In a communication sent by Rossi to Member Federations within the organisation, seen by insidethegames, the controversial Italian writes that he has been suspended for 36 months and given an undisclosed fine.
He also vowed to appeal the sanction to the Court of Arbitration for Sport, claiming he was "confident justice would be enforced in that forum".
The decision effectively rules Rossi out of standing to replace Olegario Vázquez Raña as ISSF President when the Mexican official leaves a post he has held for 38 years in November.
Vázquez Raña has already publicly named Russian steel tycoon Vladimir Lisin as his preferred successor.
Rossi was referred to the ISSF's Ethics Committee last year amid a number of accusations regarding his conduct as vice-president.
He was accused of launching a politically-motivated campaign to oppose the Tokyo 2020 programme by Vázquez Raña and later by Lisin, who said he was furthering his ambition of running for the top job.
The Mexican claimed the Italian orchestrated a plan to hold an Extraordinary General Assembly, held to discuss the alterations to the sport's programme at Tokyo 2020, so he could lobby the membership as part of his campaign to run for President.
It was also alleged that Rossi opposed the changes as he had a conflict of interest.
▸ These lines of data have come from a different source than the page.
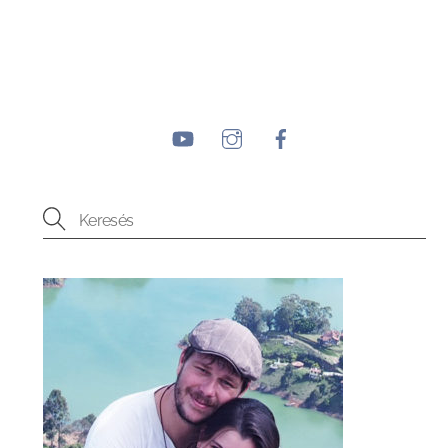
YouTube
Instagram
Facebook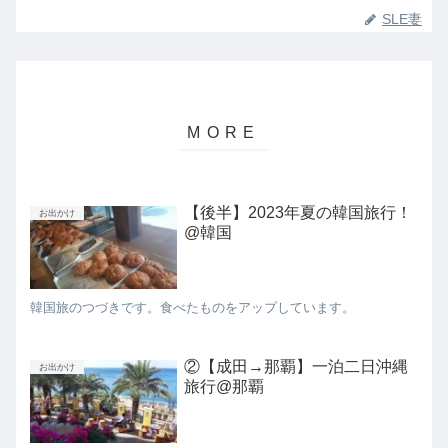
SLE妻
【後半】2023年夏の韓国旅行！
お出かけ
@韓国
韓国旅のつづきです。食べたものをアップしています。
②【成田→那覇】一泊二日沖縄
お出かけ
旅行@那覇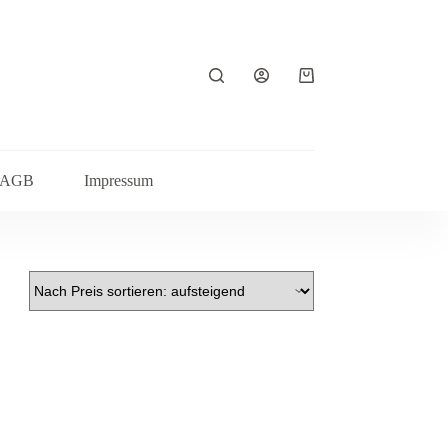
Warenkorb
AGB
Impressum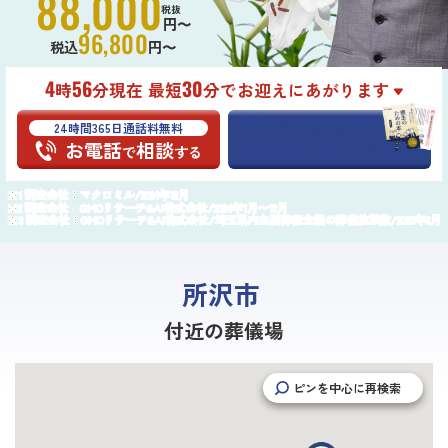
88,000
税抜
円〜
96,800
税込
円〜
4
56
30
時
分現在 最短
分でお迎えにあがります
24時間365日通話料無料
葬儀プランが
最大25万円
割引
無料資料請求
お電話
相談
はこちら
で
する
調査会社：マクロミル/2024年12月
調査会社：GMOリサーチ&AI株式会社/2024年1月〜12月
調査会社：GMOリサーチ&AI株式会社/埼玉県内主要葬祭企業の葬儀施設数/2025年6月
所沢市
付近の葬儀場
ピンを中心に再検索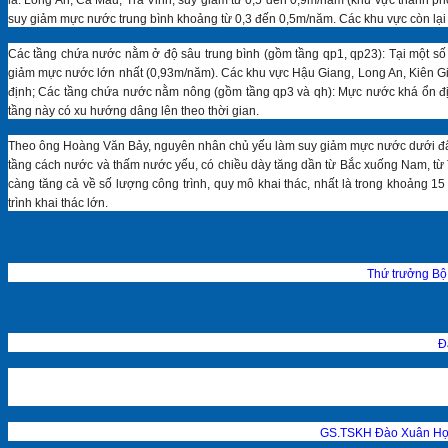
suy giảm mực nước trung bình khoảng từ 0,3 đến 0,5m/năm. Các khu vực còn lại
Các tầng chứa nước nằm ở độ sâu trung bình (gồm tầng qp1, qp23): Tại một số
giảm mực nước lớn nhất (0,93m/năm). Các khu vực Hậu Giang, Long An, Kiên Gi
định; Các tầng chứa nước nằm nông (gồm tầng qp3 và qh): Mực nước khá ổn đị
tầng này có xu hướng dâng lên theo thời gian.
Theo ông Hoàng Văn Bảy, nguyên nhân chủ yếu làm suy giảm mực nước dưới đất n
tầng cách nước và thấm nước yếu, có chiều dày tăng dần từ Bắc xuống Nam, từ 
càng tăng cả về số lượng công trình, quy mô khai thác, nhất là trong khoảng 15
trình khai thác lớn.
Thứ trưởng Bộ 
Đ
GS.TSKH Đào Xuân Học 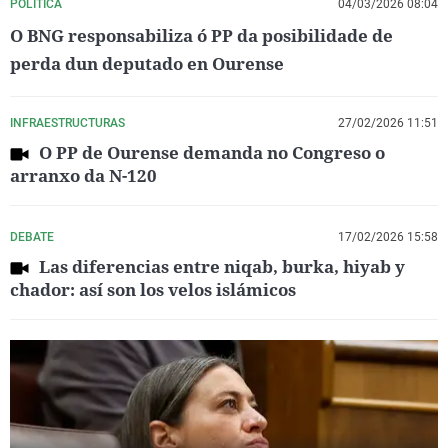
POLÍTICA
04/03/2026 08:04
O BNG responsabiliza ó PP da posibilidade de
perda dun deputado en Ourense
INFRAESTRUCTURAS
27/02/2026 11:51
O PP de Ourense demanda no Congreso o
arranxo da N-120
DEBATE
17/02/2026 15:58
Las diferencias entre niqab, burka, hiyab y
chador: así son los velos islámicos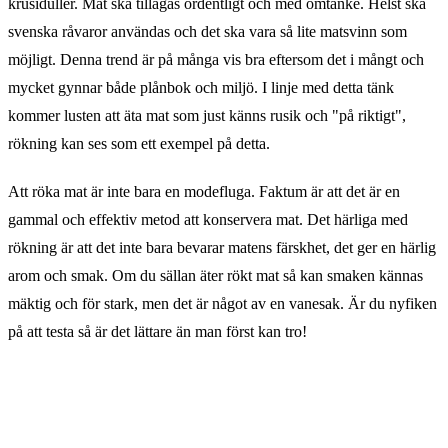
krusiduller. Mat ska tillagas ordentligt och med omtanke. Helst ska
svenska råvaror användas och det ska vara så lite matsvinn som
möjligt. Denna trend är på många vis bra eftersom det i mångt och
mycket gynnar både plånbok och miljö. I linje med detta tänk
kommer lusten att äta mat som just känns rusik och "på riktigt",
rökning kan ses som ett exempel på detta.
Att röka mat är inte bara en modefluga. Faktum är att det är en
gammal och effektiv metod att konservera mat. Det härliga med
rökning är att det inte bara bevarar matens färskhet, det ger en härlig
arom och smak. Om du sällan äter rökt mat så kan smaken kännas
mäktig och för stark, men det är något av en vanesak. Är du nyfiken
på att testa så är det lättare än man först kan tro!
A company which Rossi allegedly has a 90 per cent stake in owns nearly 20 per cent of Eurotarget, which makes clay targets used in double trap shooting.
This discipline was dropped from the Olympic programme along with the men's 50 metre pistol and 50m rifle prone events to make way for mixed competitions.
The Italian was also accused of lying by the ISSF after he circulated a letter which claimed secretary general Franz Schreiber and fellow vice-president Gary Anderson had held secret talks with the International Olympic Committee about the possible introduction of laser guns into the sport.
The ISSF denied this and said Rossi had been spreading "false information", marking a rare example of a sports governing body publicly criticising one of their own high-ranking officials.
Rossi dismissed suggestions he was conflicted in any way when questioned by insidethegames and denied allegations he was using the Tokyo 2020 programme alterations to help mount a bid for the Presidency.
It came amid a bitter feud present throughout the ISSF last year.
It is not yet clear exactly which of the allegations Rossi was found guilty of by the Ethics Committee, comprised of lawyers independent from the ISSF.
insidethegames has contacted the ISSF for comment.